LOWEST COST POSSIBLE
The pest also affects other cruciferous crops such as sukuma wiki (collard greens), broccoli, cauliflower, radishes and crops such as sunflower, wheat, potatoes, sorghum.
Apart from Kajiado, the pest has also been identified in some parts of Machakos and Kiambu counties. Other pests that affect cabbages include aphids, diamond back moth and cutworms.

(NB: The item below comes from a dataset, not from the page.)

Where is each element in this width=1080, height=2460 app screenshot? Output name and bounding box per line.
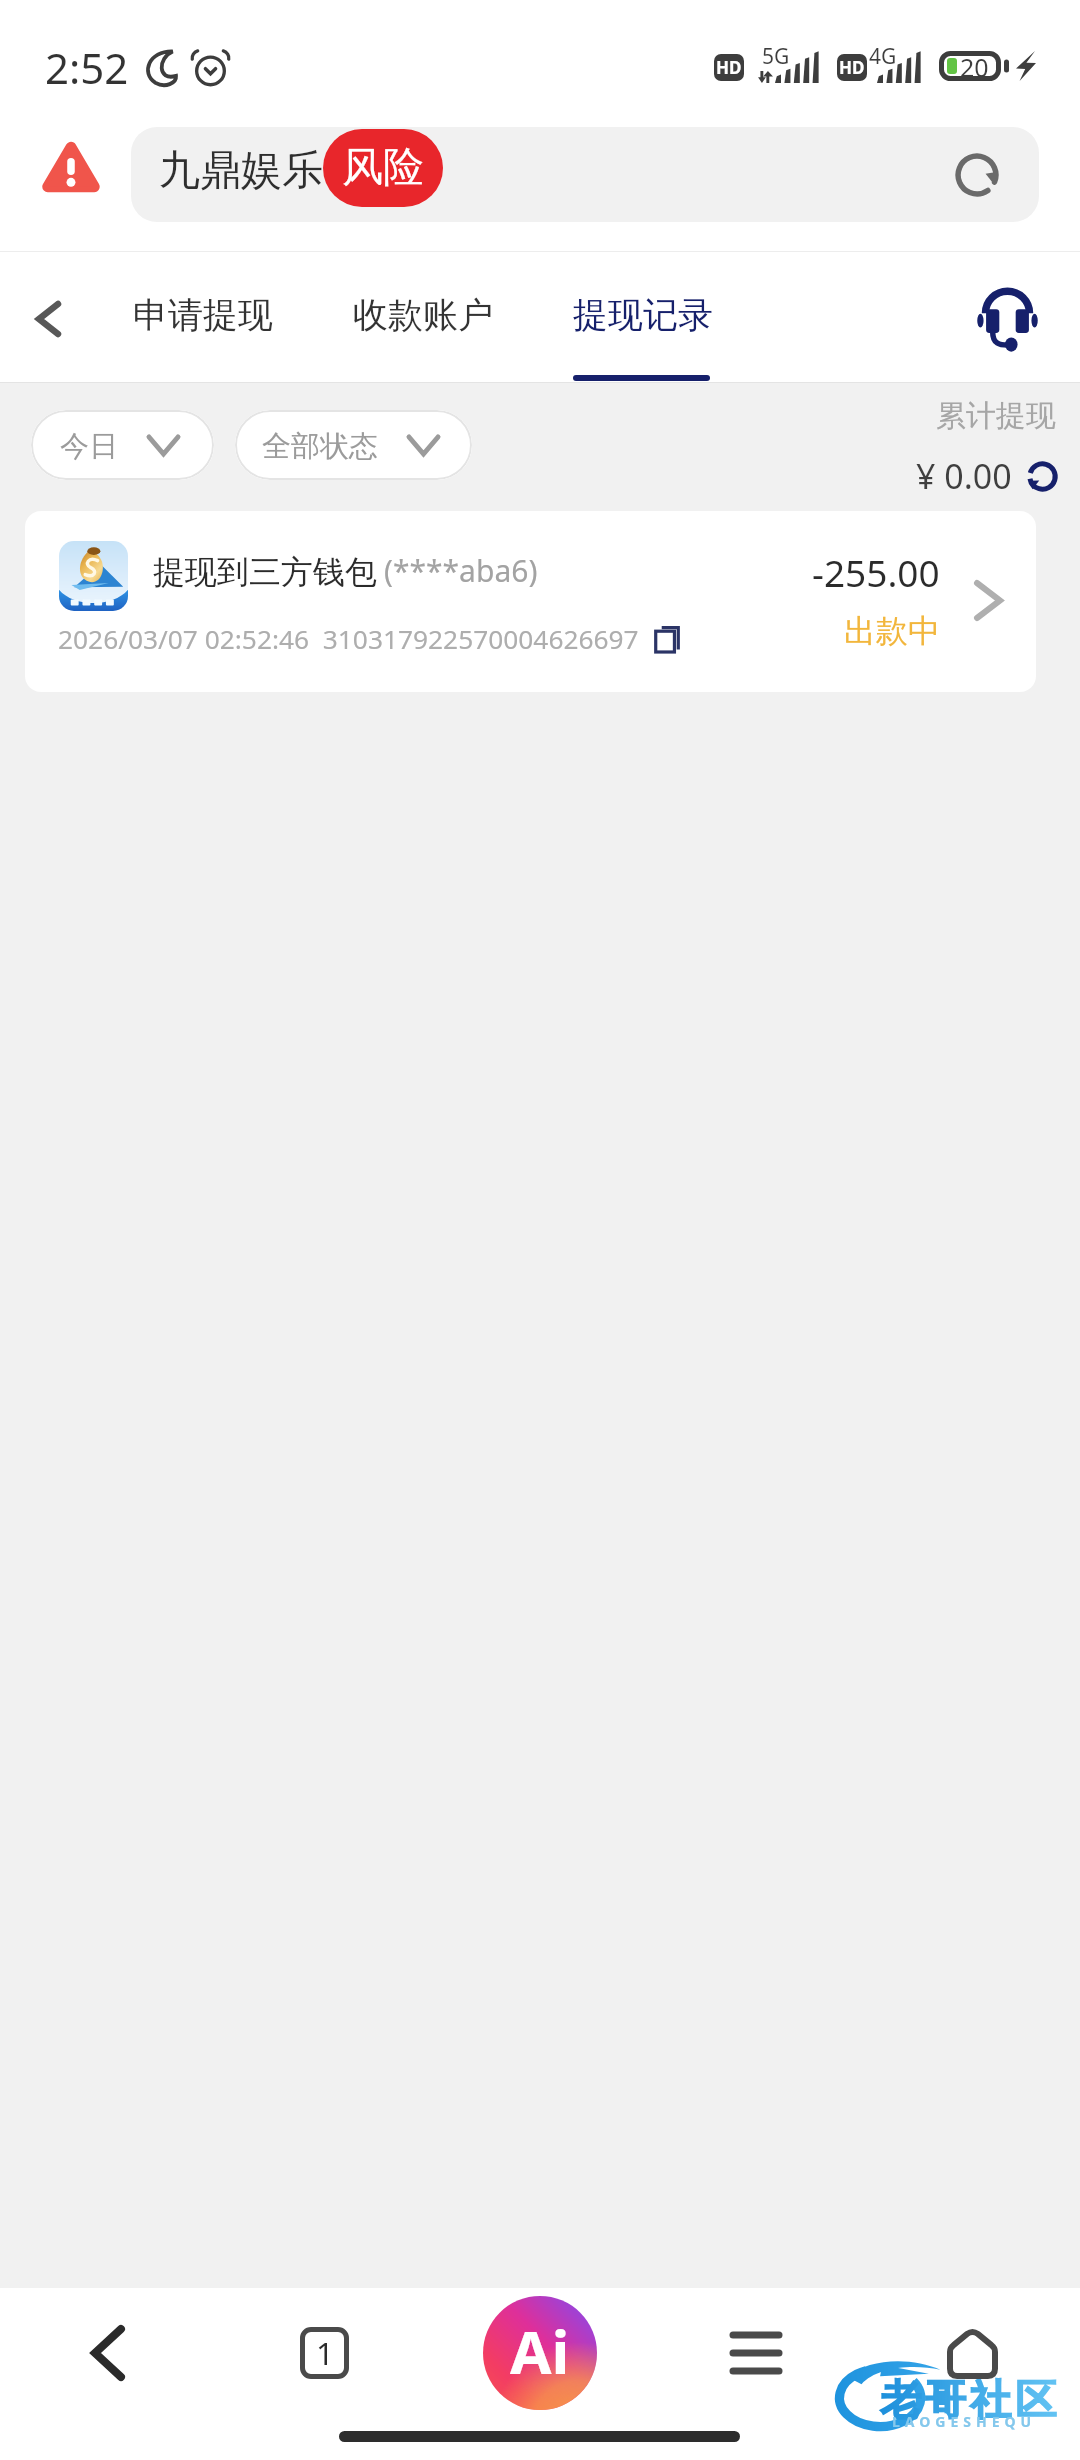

It is always recommended that a farmer scouts for pests and diseases to ensure early identification and control before they spread. This also lowers the cost of production and minimises losses.
Well, beside the pest, growing cabbages comes with various challenges going by my interacting with various farmers.
Shikali, a cabbage farmer from Kakamega, informed me on phone that he planted 300 seedlings but ended up with 200 heads of cabbages on half-acre.
He attributed this low succession rate after transplanting to unreliable rainfall and inadequate time to do the watering since the venture is a side hustle for him.
The plant population is too low compared to the land size. To start with, cabbage spacing varies with the variety.
The large headed variety requires larger spacing of about 45cm by 60cm, which results in a plant population of about 11,000 heads per acre ensuring maximum land utilisation and in the long run higher returns especially if one is using irrigation.
Another farmer talked of how her cost of production had increased due to the higher cost of farm inputs and labour.
To curb this, ensure the farmer produces at the lowest cost possible, for example by spraying after scouting for pest and diseases and spraying once the threshold level has been attained and apply fertiliser in compliance to soil test analysis and crop nutrient requirement.
Cabbages mature in 45-100 days depending on the variety, and from an acre, one can harvest 10,000-12,000 heads, with each going for about Sh50 in most markets.